(Pixel coordinate grounding data)

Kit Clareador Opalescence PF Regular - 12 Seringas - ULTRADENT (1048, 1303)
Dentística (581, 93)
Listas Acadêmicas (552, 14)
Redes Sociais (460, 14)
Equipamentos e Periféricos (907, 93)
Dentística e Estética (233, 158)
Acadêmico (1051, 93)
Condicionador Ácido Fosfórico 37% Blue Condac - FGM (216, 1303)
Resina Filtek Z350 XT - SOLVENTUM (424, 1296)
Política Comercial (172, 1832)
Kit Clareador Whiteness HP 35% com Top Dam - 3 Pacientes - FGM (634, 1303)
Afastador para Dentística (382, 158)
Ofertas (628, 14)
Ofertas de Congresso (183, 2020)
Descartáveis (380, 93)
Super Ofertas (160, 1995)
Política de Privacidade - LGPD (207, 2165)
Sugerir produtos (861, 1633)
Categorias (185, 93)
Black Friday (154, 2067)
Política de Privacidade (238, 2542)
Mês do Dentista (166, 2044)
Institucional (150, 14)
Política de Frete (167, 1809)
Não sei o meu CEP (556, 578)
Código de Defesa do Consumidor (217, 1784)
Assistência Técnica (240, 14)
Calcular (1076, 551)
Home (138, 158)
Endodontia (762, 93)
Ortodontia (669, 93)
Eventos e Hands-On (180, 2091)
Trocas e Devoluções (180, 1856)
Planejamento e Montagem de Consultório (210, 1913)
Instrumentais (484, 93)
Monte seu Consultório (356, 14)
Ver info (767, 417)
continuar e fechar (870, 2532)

**PROMPT**
Each and every entry needs to be repeated exactly.

**WRITTEN REPLY**
Kit Clareador Opalescence PF Regular - 12 Seringas - ULTRADENT (1048, 1303)
Dentística (581, 93)
Listas Acadêmicas (552, 14)
Redes Sociais (460, 14)
Equipamentos e Periféricos (907, 93)
Dentística e Estética (233, 158)
Acadêmico (1051, 93)
Condicionador Ácido Fosfórico 37% Blue Condac - FGM (216, 1303)
Resina Filtek Z350 XT - SOLVENTUM (424, 1296)
Política Comercial (172, 1832)
Kit Clareador Whiteness HP 35% com Top Dam - 3 Pacientes - FGM (634, 1303)
Afastador para Dentística (382, 158)
Ofertas (628, 14)
Ofertas de Congresso (183, 2020)
Descartáveis (380, 93)
Super Ofertas (160, 1995)
Política de Privacidade - LGPD (207, 2165)
Sugerir produtos (861, 1633)
Categorias (185, 93)
Black Friday (154, 2067)
Política de Privacidade (238, 2542)
Mês do Dentista (166, 2044)
Institucional (150, 14)
Política de Frete (167, 1809)
Não sei o meu CEP (556, 578)
Código de Defesa do Consumidor (217, 1784)
Assistência Técnica (240, 14)
Calcular (1076, 551)
Home (138, 158)
Endodontia (762, 93)
Ortodontia (669, 93)
Eventos e Hands-On (180, 2091)
Trocas e Devoluções (180, 1856)
Planejamento e Montagem de Consultório (210, 1913)
Instrumentais (484, 93)
Monte seu Consultório (356, 14)
Ver info (767, 417)
continuar e fechar (870, 2532)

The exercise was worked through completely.